You Can't do it All (At the same time)

Written by Dan Sackett on January 13, 2015

My entire existence in the programming world is based on both ambition and experience.

When I graduated from Penn State and I took my first job at Hivelocity Hosting, I was already someone who had learned my "key skills" through long nights in my dorm room. Although classes gave me a chance to learn about design patterns and concepts in building large applications, it was at night where I learned about how to string together a few things to get a website online.

In fact, this is how a lot of programmers start out.

Each of us has stories of long nights where we were stuck until three in the morning because we forgot a semicolon in our code. It's on these nights that we furiously scour Google to solve one issue and walk away with a wealth of knowledge on debugging in general. It's an organic progression and something that passionate people all have in common.

If nights like that were the primer for my career then my first job was the base coat. Whenever anyone asks me where I learned something or why I do things a certain way I tell them that I learned it at Hivelocity. We were a small team building internal applications, but the skillset of the people there was unreal. I learned how to work in a Linux environment, how to talk to and work with servers, how to write smart Python with a testing suite alongside of my code. I took away so much from it and don't know where I would be without that experience.

As I moved onto my next job, I felt better equipped for the programming world. It was almost as if I had a leg up on things.

Through all of this though, I continued to work through the night. Practice makes perfect they say and I practiced a lot. As the time I had dwindled down due to being a husband and now a father, I realized that being able to practice things wasn't as easy as it used to be. I had other commitments and needed to assess what was most important to work on.

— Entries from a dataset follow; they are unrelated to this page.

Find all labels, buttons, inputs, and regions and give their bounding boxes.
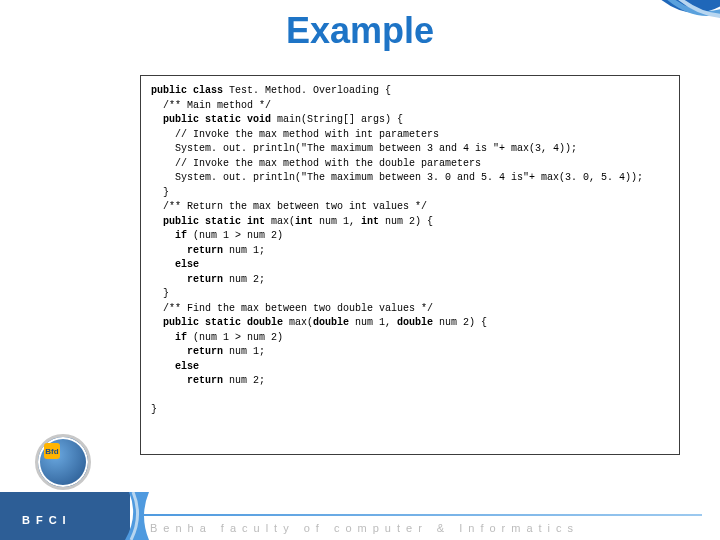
logo-badge: Bfd: [44, 443, 60, 459]
logo: Bfd: [18, 432, 108, 492]
slide: Example public class Test. Method. Overl…: [0, 0, 720, 540]
footer-rule: [142, 514, 702, 516]
footer-accent: [125, 492, 149, 540]
bfci-label: BFCI: [22, 514, 72, 526]
logo-circle: Bfd: [35, 434, 91, 490]
footer-text: Benha faculty of computer & Informatics: [150, 522, 579, 534]
slide-title: Example: [0, 10, 720, 52]
code-block: public class Test. Method. Overloading {…: [140, 75, 680, 455]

This logjam is my new reality and quite frankly I'm still trying to find out how to balance my ambition with my time.

Last week I wrote a post about my New Year's Resolutions for programming and as it turns out, I think I tried to tackle them all at once without even realizing it.

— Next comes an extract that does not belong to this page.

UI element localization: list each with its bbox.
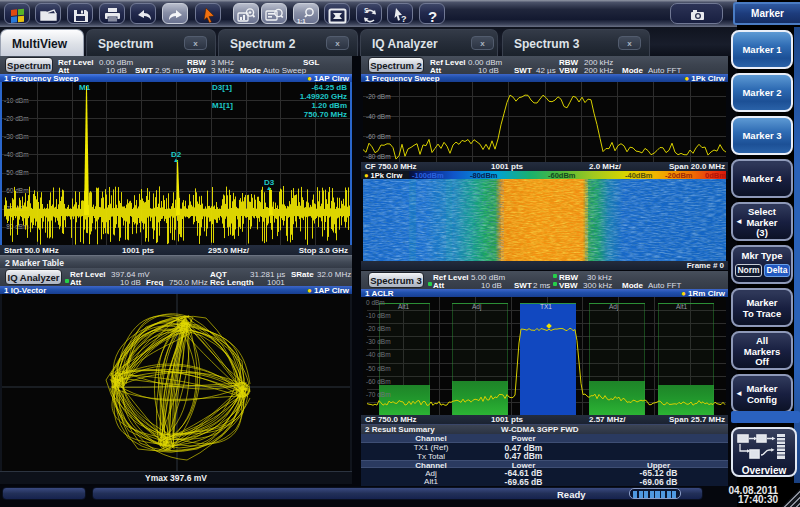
svg-text:?: ? — [401, 14, 407, 24]
svg-text:S: S — [364, 7, 369, 14]
svg-text:?: ? — [428, 8, 437, 25]
svg-text:1:1: 1:1 — [297, 18, 306, 24]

This is impossible (for me).

While I still learn some things on the job, this is nothing like my first job where I came in raw. I've been around the block now and have a good understanding about how things work. My job is less about my personal advancement and more about pushing a product. So with that, all of my learning now rests on the premise that I will have time before or after work.

Let me reiterate, husband and father (of a 7 month old). Time is precious and it wasn't until I received an email yesterday from my greatest mentor at Hivelocity that I realized I was taking on a lot more than I could handle. He saw I started a new repository for something I wanted to write in Go and wanted to contribute as part of his own resolution to push public code. I was flattered but also took a step back and wondered to myself when I could get started working on that project.

I have a lot going on. I'm currently:

When I look at that list, I can't believe myself. It's so much to be focused on and not enough time to manage any of it. I do things in pieces now and pick the side project I'm most interested in for the night.

All in all, I realized yesterday that I can't do it all (at the same time). Instead, I'm going to focus on these classes first and foremost. They all are done in March and then there is a part two for each of them that I was planning on taking. I would still like to, but I will need to judge how I handle the first semester of work. Next to that, I want to dedicate my free time to work on applications for CodeZeus. Then when I have the time I want to work on learning Go but I plan on taking that process slow.

I think it's good to have side projects but when you look at everything you're working on from 10,000 feet above and you can still see the imprint, then you're taking on too much. Instead of overwhelming yourself, prioritize and make a plan.

A good plan will get you through anything.